● Exercise aim
Repeat verbatim, and only, the lines of the data below, beginning at the line that contains "Volles Programm 2020 (119, 969)" and stopping after the line that contains "30. Juli 2019 (52, 2252)".

● Supplied data
<<<<
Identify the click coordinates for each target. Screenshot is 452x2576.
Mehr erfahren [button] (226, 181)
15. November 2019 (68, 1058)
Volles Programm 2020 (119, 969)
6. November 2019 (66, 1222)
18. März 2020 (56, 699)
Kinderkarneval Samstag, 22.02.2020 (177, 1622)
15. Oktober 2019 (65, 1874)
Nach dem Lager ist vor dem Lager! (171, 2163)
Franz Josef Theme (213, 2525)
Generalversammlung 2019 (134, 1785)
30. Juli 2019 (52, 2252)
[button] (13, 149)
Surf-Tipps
>>>>
<<<<
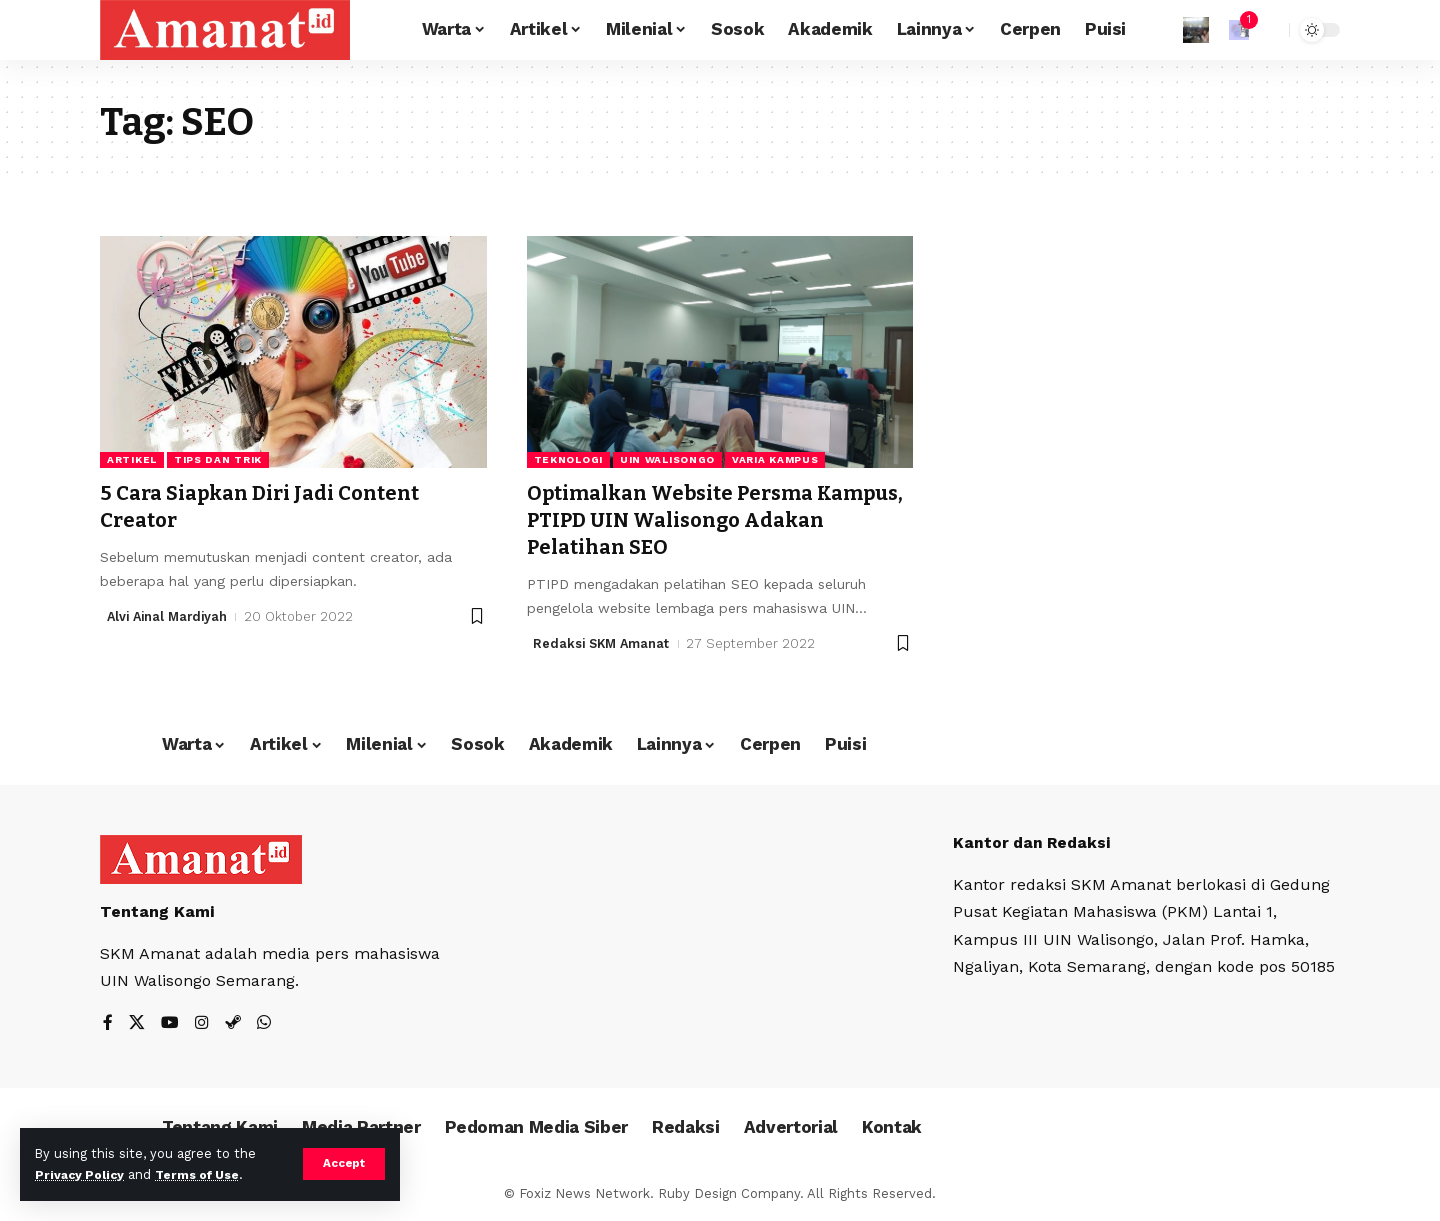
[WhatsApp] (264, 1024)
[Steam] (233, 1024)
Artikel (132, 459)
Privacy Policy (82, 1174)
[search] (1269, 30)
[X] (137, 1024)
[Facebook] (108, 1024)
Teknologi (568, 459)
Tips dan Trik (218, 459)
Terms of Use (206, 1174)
>>>>
● Solution to the exercise
Volles Programm 2020 (119, 969)
6. November 2019 (66, 1222)
18. März 2020 (56, 699)
Kinderkarneval Samstag, 22.02.2020 (177, 1622)
15. Oktober 2019 (65, 1874)
Nach dem Lager ist vor dem Lager! (171, 2163)
Franz Josef Theme (213, 2525)
Generalversammlung 2019 (134, 1785)
30. Juli 2019 (52, 2252)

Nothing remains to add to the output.